A few months ago, 70,000 Muslim clerics issued a fatwa against ISIS. All very well and good, great to see, important to notice, etc.

But whenever violence is justified by appeal to religion (regardless of which religion it is, see Baruch Goldstein), adherents of that religion have to take proactive steps to ensure that beliefs leading to violence are being rooted out. So here is one that I would be interested in discussing with these 70,000 imams:

How do you interpret Qu’ran 4:34?

That verse describes relations between husbands and wives, and in some interpretations allows husbands to beat their wives. Other interpretations suggest that men are superior to women. And yet other interpretations reject all violence or any suggestion of gender inequality. What do these imams think about that?

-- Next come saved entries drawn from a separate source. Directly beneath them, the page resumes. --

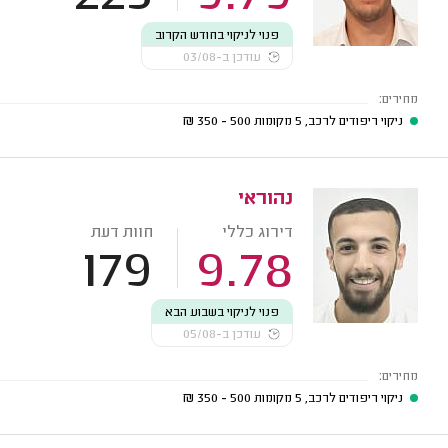
פנוי לניקוי בחודש הקרוב
עודכן ב-03/08
מחירים:
ניקוי ריפודים לרכב, 5 מקומות
500 - 350
₪
נהוראי
דירוג כללי
חוות דעת
179
9.78
פנוי לניקוי בשבוע הבא
עודכן ב-05/08
מחירים:
ניקוי ריפודים לרכב, 5 מקומות
500 - 350
₪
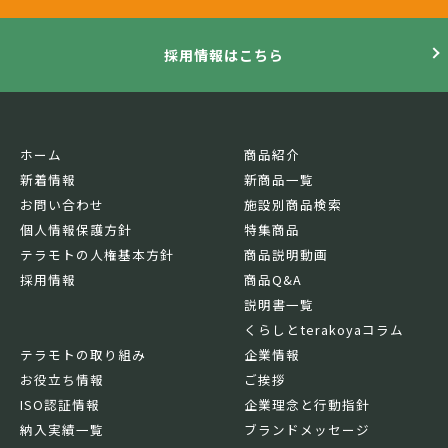
採用情報はこちら
ホーム
商品紹介
新着情報
新商品一覧
お問い合わせ
施設別商品検索
個人情報保護方針
特集商品
テラモトの人権基本方針
商品説明動画
採用情報
商品Q&A
説明書一覧
くらしとterakoyaコラム
テラモトの取り組み
企業情報
お役立ち情報
ご挨拶
ISO認証情報
企業理念と行動指針
納入実績一覧
ブランドメッセージ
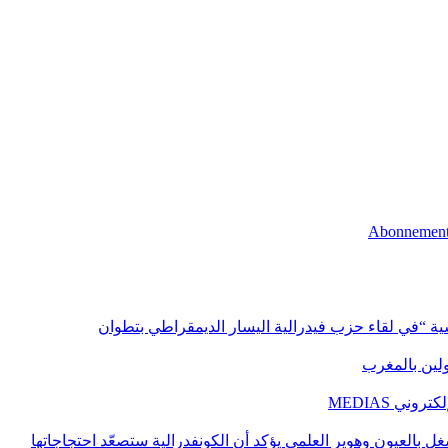
اسية “في لقاء حزب فيدرالية اليسار الديمقراطي بتطوان
اولين بالمغرب
ني MEDIAS
غل بالعيون وهوير العلمي يؤكد أن الكونفدرالية ستصعّد احتجاجاتها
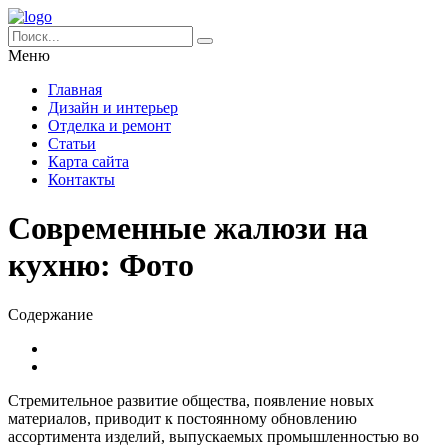
Меню
Главная
Дизайн и интерьер
Отделка и ремонт
Статьи
Карта сайта
Контакты
Современные жалюзи на
кухню: Фото
Содержание
Стремительное развитие общества, появление новых
материалов, приводит к постоянному обновлению
ассортимента изделий, выпускаемых промышленностью во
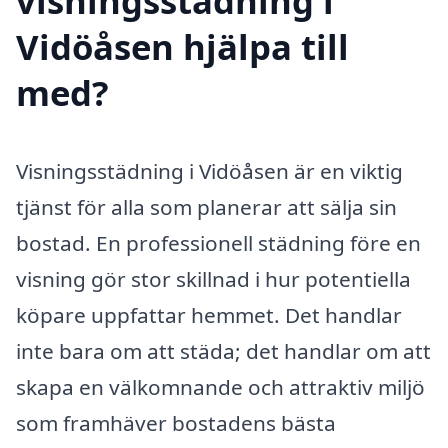
visningsstädning i
Vidöåsen hjälpa till
med?
Visningsstädning i Vidöåsen är en viktig
tjänst för alla som planerar att sälja sin
bostad. En professionell städning före en
visning gör stor skillnad i hur potentiella
köpare uppfattar hemmet. Det handlar
inte bara om att städa; det handlar om att
skapa en välkomnande och attraktiv miljö
som framhäver bostadens bästa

Now, one might wonder what that has to do with anything: this fatwa concerned ISIS and Al-Qaeda, not gender. But I believe that the two are linked. In male-dominated traditional societies, women can stand in for the ultimate Other, that which must be controlled and dominated. Hyper-masculinism means great propensity to violence, or as a professor of mine once put it, “when it comes to violent crime, women are just not doing their fair share.” The one thing that virtually all terrorists have in common is not their religion, or their culture, or their class background, but rather their sex.

Put another way, Islamic terror will not cease until women in the Umma are empowered and equal. And this applies to all terror. It may not be a sufficient condition — Communist China early on adopted formal norms of gender equality and Maoist rule might have been the most brutal of the 20th century, which is saying a lot — but it is a necessary one. For my own faith, it is surely no accident that the religious settlers who have committed the worst terror against Palestinians are also the ones who hold the most retrograde views on gender.

So while it is great that we hear condemnations of terrorism from imams, my follow up question is: how are you personally, in your practice and in your work, fighting for gender equality with Islam? What do you tell your followers about Qu’ran 4:34? Because if that answer is a shrug of the shoulders, or an uncomprehending stare, it isn’t good enough.